## SOURCE MATERIAL
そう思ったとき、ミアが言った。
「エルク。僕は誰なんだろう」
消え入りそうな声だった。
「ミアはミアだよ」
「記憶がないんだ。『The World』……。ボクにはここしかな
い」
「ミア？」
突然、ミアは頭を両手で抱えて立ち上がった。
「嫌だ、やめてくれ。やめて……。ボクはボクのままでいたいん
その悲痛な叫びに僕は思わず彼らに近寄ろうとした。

## BRIEF
Write out the records above exactly as given.

## EXPECTED ANSWER
そう思ったとき、ミアが言った。
「エルク。僕は誰なんだろう」
消え入りそうな声だった。
「ミアはミアだよ」
「記憶がないんだ。『The World』……。ボクにはここしかな
い」
「ミア？」
突然、ミアは頭を両手で抱えて立ち上がった。
「嫌だ、やめてくれ。やめて……。ボクはボクのままでいたいん
その悲痛な叫びに僕は思わず彼らに近寄ろうとした。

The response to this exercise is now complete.